Exercise:
Your job is to retype the records exactly while dropping every picture.

Task inputs Start Marker

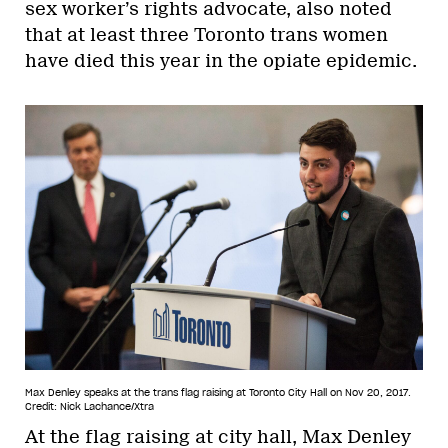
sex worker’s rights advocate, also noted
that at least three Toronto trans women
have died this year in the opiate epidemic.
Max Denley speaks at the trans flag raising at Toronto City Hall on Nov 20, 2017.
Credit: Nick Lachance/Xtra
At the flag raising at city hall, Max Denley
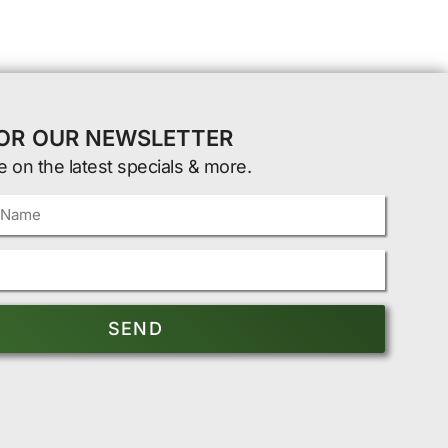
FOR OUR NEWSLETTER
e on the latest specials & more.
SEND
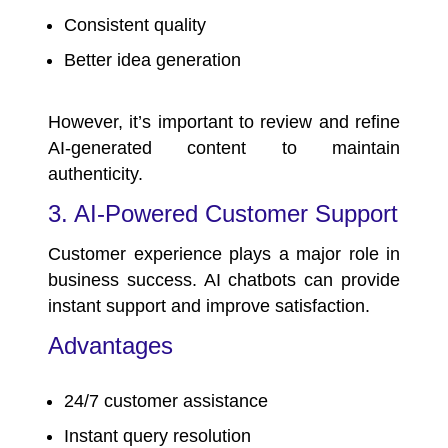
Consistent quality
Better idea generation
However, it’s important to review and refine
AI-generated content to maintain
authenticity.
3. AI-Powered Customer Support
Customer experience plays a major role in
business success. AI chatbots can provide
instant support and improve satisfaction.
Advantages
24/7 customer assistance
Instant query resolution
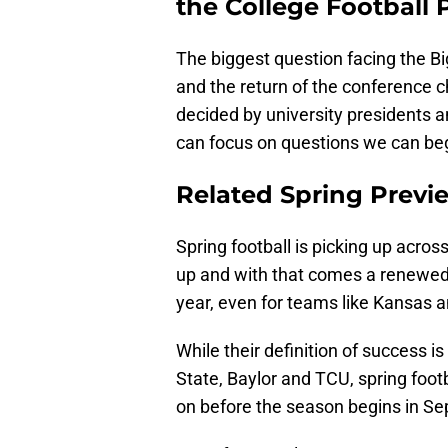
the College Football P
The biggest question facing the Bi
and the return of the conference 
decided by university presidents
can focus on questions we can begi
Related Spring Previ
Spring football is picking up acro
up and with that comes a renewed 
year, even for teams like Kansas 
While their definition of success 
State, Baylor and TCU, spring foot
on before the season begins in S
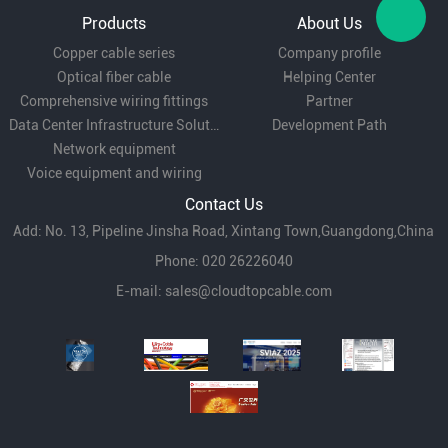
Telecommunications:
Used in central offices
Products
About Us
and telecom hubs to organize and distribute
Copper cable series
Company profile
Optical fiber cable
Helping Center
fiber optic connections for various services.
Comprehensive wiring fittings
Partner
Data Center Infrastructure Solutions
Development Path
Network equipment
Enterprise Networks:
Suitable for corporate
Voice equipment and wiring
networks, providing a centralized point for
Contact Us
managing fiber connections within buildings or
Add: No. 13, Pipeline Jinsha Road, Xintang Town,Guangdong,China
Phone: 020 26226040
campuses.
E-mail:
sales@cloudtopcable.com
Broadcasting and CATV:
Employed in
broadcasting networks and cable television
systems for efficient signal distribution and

Task inputs End Marker

Answer for the task:
sex worker’s rights advocate, also noted
that at least three Toronto trans women
have died this year in the opiate epidemic.
Max Denley speaks at the trans flag raising at Toronto City Hall on Nov 20, 2017.
Credit: Nick Lachance/Xtra
At the flag raising at city hall, Max Denley
FOR OUR NEWSLETTER
e on the latest specials & more.
SEND
Consistent quality
Better idea generation
However, it’s important to review and refine
AI-generated content to maintain
authenticity.
3. AI-Powered Customer Support
Customer experience plays a major role in
business success. AI chatbots can provide
instant support and improve satisfaction.
Advantages
24/7 customer assistance
Instant query resolution
the College Football P
The biggest question facing the Bi
and the return of the conference 
decided by university presidents
can focus on questions we can begi
Related Spring Previ
Spring football is picking up acro
up and with that comes a renewed 
year, even for teams like Kansas 
While their definition of success 
State, Baylor and TCU, spring foot
on before the season begins in S
Telecommunications:
Used in central offices
Products
About Us
and telecom hubs to organize and distribute
Copper cable series
Company profile
Optical fiber cable
Helping Center
fiber optic connections for various services.
Comprehensive wiring fittings
Partner
Data Center Infrastructure Solutions
Development Path
Network equipment
Enterprise Networks:
Suitable for corporate
Voice equipment and wiring
networks, providing a centralized point for
Contact Us
managing fiber connections within buildings or
Add: No. 13, Pipeline Jinsha Road, Xintang Town,Guangdong,China
Phone: 020 26226040
campuses.
E-mail:
sales@cloudtopcable.com
Broadcasting and CATV:
Employed in
broadcasting networks and cable television
systems for efficient signal distribution and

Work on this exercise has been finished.